On Charged Fields with Group Symmetry and Degeneracies of Verlinde's Matrix S

TL;DR

This paper proves that in certain quantum field theories with symmetry groups, the degeneracies of Verlinde's S-matrix correspond to orbifold theories, clarifying the structure of superselection sectors.

Contribution

It demonstrates that degenerate theories are orbifold theories and confirms Rehren's conjecture about the non-degeneracy of the enlarged theory.

Findings

The field net has no nontrivial DHR sectors if observables have finitely many sectors.

Degenerate theories are shown to be orbifold theories.

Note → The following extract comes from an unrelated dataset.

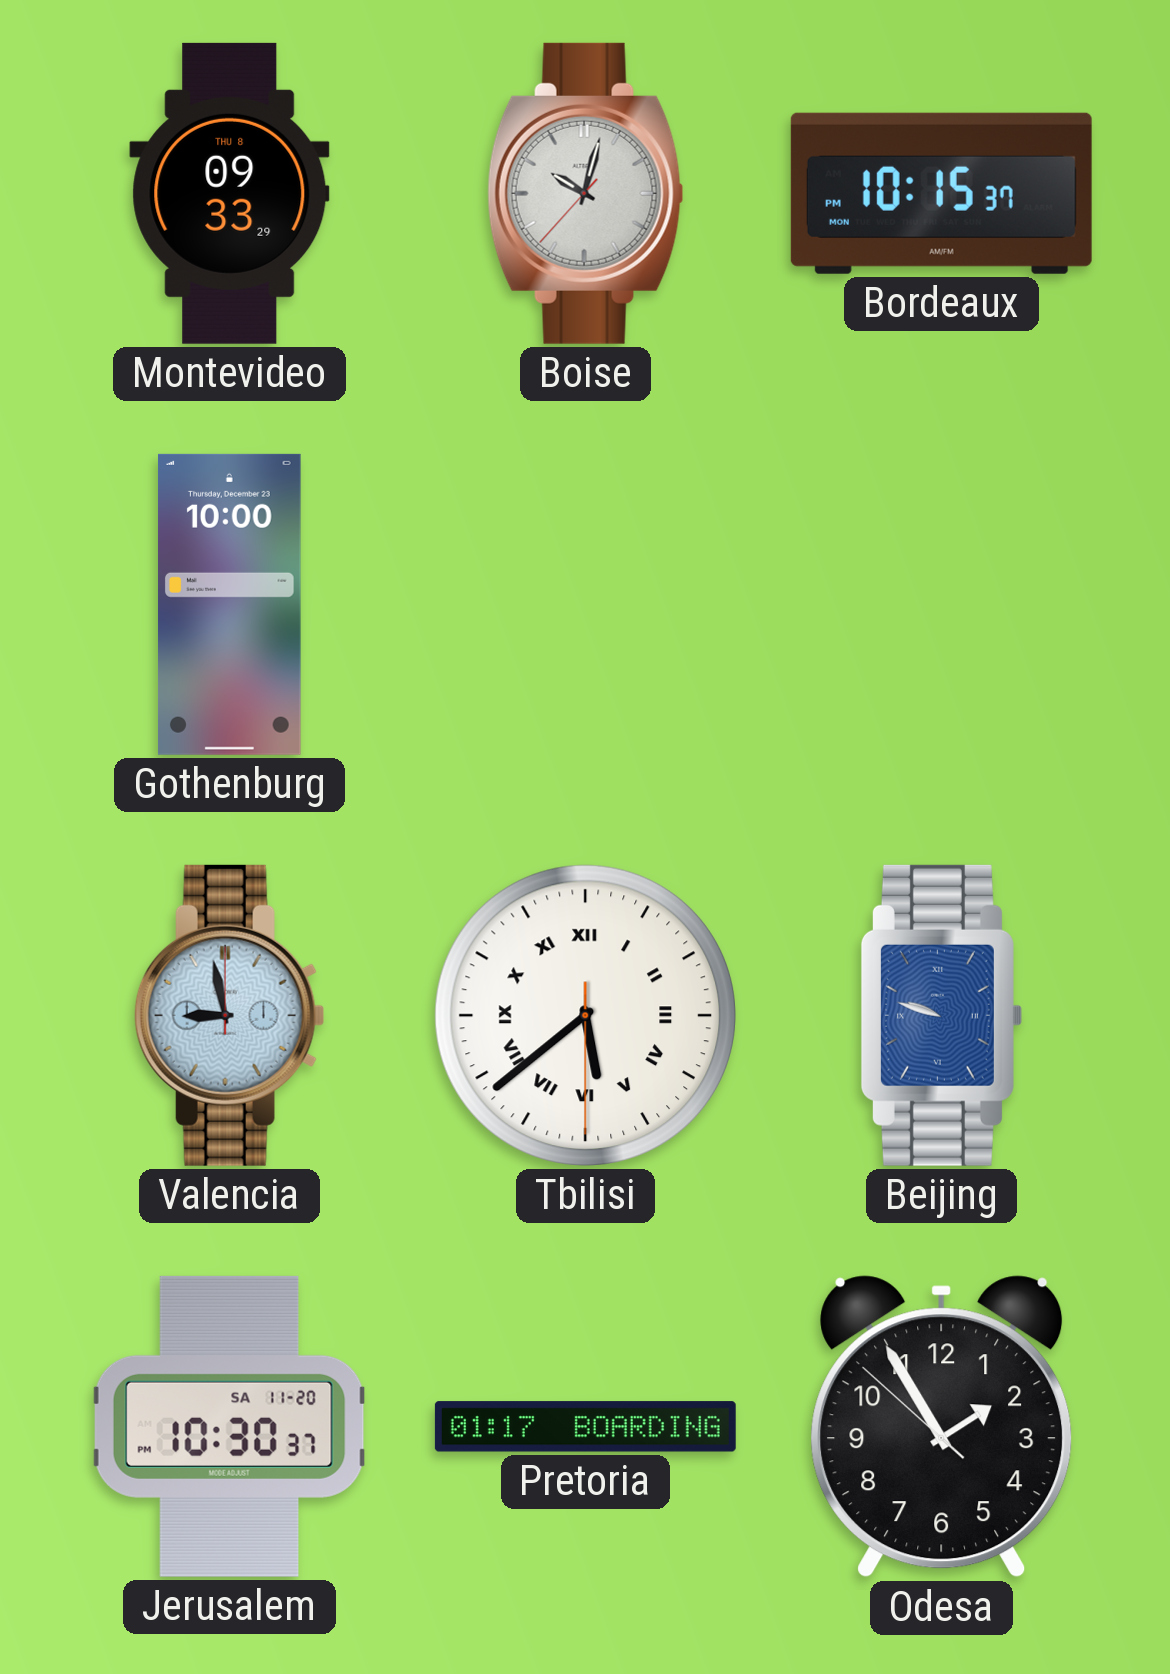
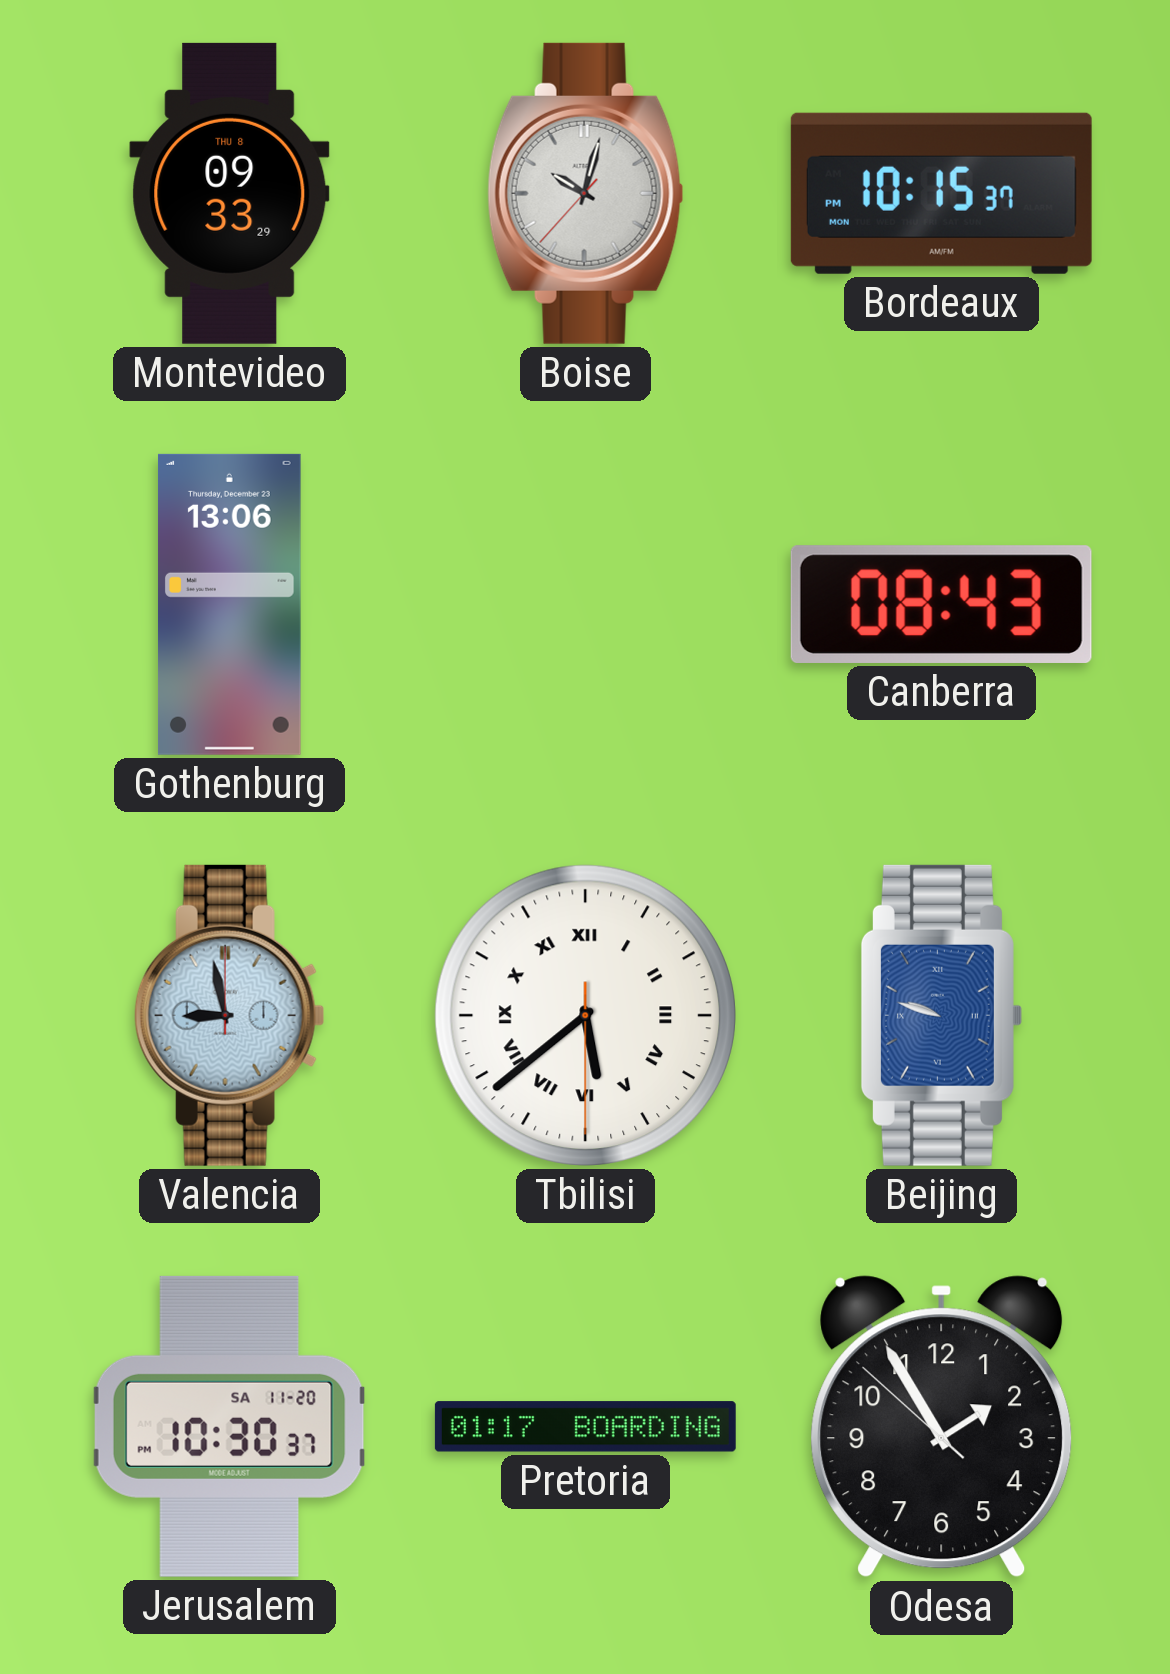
Gothenburg: 10:00 -> 13:06
Canberra: none -> 08:43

The symmetry in generic models factorizes into a group part and a quantum part.

Abstract

We consider the complete normal field net with compact symmetry group constructed by Doplicher and Roberts starting from a net of local observables in >=2+1 spacetime dimensions and its set of localized (DHR) representations. We prove that the field net does not possess nontrivial DHR sectors, provided the observables have only finitely many sectors. Whereas the superselection structure in 1+1 dimensions typically does not arise from a group, the DR construction is applicable to `degenerate sectors', the existence of which (in the rational case) is equivalent to non-invertibility of Verlinde's S-matrix. We prove Rehren's conjecture that the enlarged theory is non-degenerate, which implies that every degenerate theory is an `orbifold' theory. Thus, the symmetry of a generic model `factorizes' into a group part and a pure quantum part which still must be clarified.